Ma in Egitto tentò anche la carta dell’archeologia, e funzionò. Fu nominato Ispettore agli scavi ancor prima di conoscere nel 1853 Auguste Mariette, il fondatore del Servizio delle antichità egiziano, e diventarne poi dal 1859 il prezioso braccio destro. Fu forse questa la sua sfortuna: i secondi, si sa, non trovano mai posto negli annali. Si ricorda il nome dei primi, mentre spesso sono i secondi a fare il lavoro. E infatti Vassalli scavò a Tanis, scoprì moltissime tombe a Tebe, a Giza e a Saqqara dove contribuì anche agli scavi nei sepolcri dei faraoni Unas e Pepi I e al rinvenimento dei famosissimi Testi delle Piramidi. Non c’è insomma scoperta di quella ricchissima stagione di scavi ottocentesca, che non abbia visto Vassalli protagonista. E la lettura dei suoi appunti e disegni ha svelato agli egittologi d’oggi molti segreti, come per esempio l’identità dei nobili sepolti in molte tombe tebane, o l’esatta collocazione della famosissima «Stele dell’anno 400» del faraone Ramesse II che Mariette aveva scoperto ma poi risepolto a causa di un diverbio con il visconte de Rougé. Non sempre si agiva solo per amor di scienza. Pare poi che il suddetto visconte fosse anche un tombeur des femmes: dalle carte di Vassalli è emerso un divertente scritto in geroglifico in cui egli chiede protezione della propria virilità al dio itifallico Min.
Come gli egiziani antichi. E parlando di geroglifici, Vassalli possedeva uno splendido dizionario manoscritto geroglifico-italiano-francese che, per quanto riguarda l’italiano, è tuttora l’unico esistente al mondo.
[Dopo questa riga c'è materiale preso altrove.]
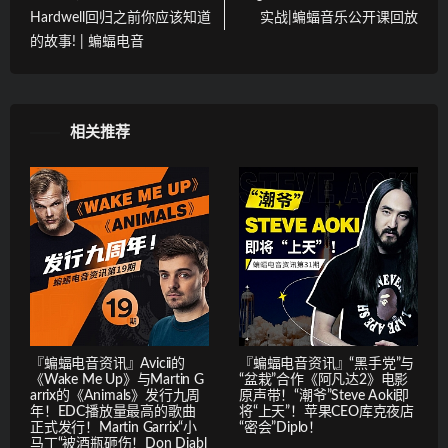
Hardwell回归之前你应该知道
实战|蝙蝠音乐公开课回放
的故事! | 蝙蝠电音
相关推荐
『蝙蝠电音资讯』Avicii的
『蝙蝠电音资讯』“黑手党”与
《Wake Me Up》与Martin G
“盆栽”合作《阿凡达2》电影
arrix的《Animals》发行九周
原声带！“潮爷”Steve Aoki即
年！EDC播放量最高的歌曲
将“上天”！苹果CEO库克夜店
正式发行！Martin Garrix“小
“密会”Diplo！
马丁“被酒瓶砸伤！Don Diabl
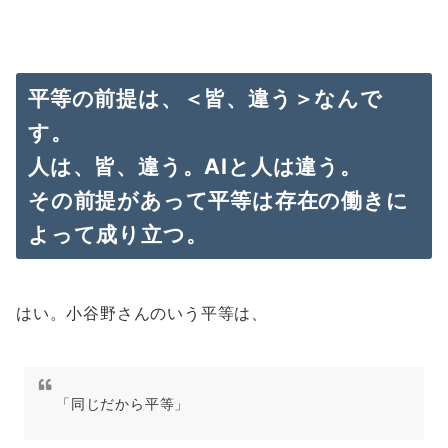
平等の前提は、＜皆、違う＞なんで
す。
人は、皆、違う。AIと人は違う。
その前提があって平等は存在の働きに
よって成り立つ。
はい。小谷野さんのいう平等は、
「同じだから平等」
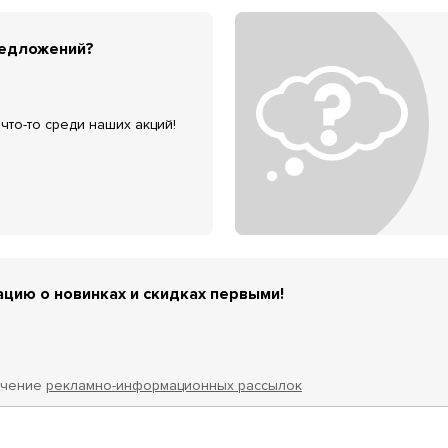
редложений?
что-то среди наших акций!
цию о новинках и скидках первыми!
учение
рекламно-информационных рассылок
Vassalli però non dimenticò mai l’Italia e la sua sorte, neppure dall’Egitto. Aiutò concretamente le cospirazioni in patria, assieme ad altri esuli italiani in Egitto, con donazioni di denaro e di armi. E non esitò a chiedere congedi al Governo egiziano quando la patria chiamava, sia nel 1848 per combattere a Milano e poi a Roma, che nel 1860 quando s’imbarcò per la Sicilia per unirsi a Garibaldi. Fu poi «egittologo di fiducia» dell’Italia unita, come non tutti sanno. Fu conservatore delle importanti antichità egizie del Museo di Napoli, anche se per un tempo troppo breve. E fu poi richiamato in patria dall’Egitto nel 1871 per esaminare i musei egizi d’Italia e rinnovare il collezionismo e gli studi egittologici nello stivale: la successiva organica sistemazione del Museo egizio di Torino si ispirò infatti ai suoi illuminati suggerimenti. Fece persino realizzare matrici in cartapesta di molti monumenti egizi da cui furono ricavate preziose copie che le maggiori collezioni egittologiche italiane conservano tuttora nei propri magazzini. Fece insomma la sua parte, finché rimase in auge il suo padrino Cesare Correnti. Poi l’Italia si dimenticò di lui ma mai del tutto. Quando, il 13 giugno 1887, mise volontariamente fine ai suoi giorni con un colpo di pistola, forse per porre fine alle sofferenze dovute a una malattia incurabile, ebbe il dovuto onore dei funerali di Stato.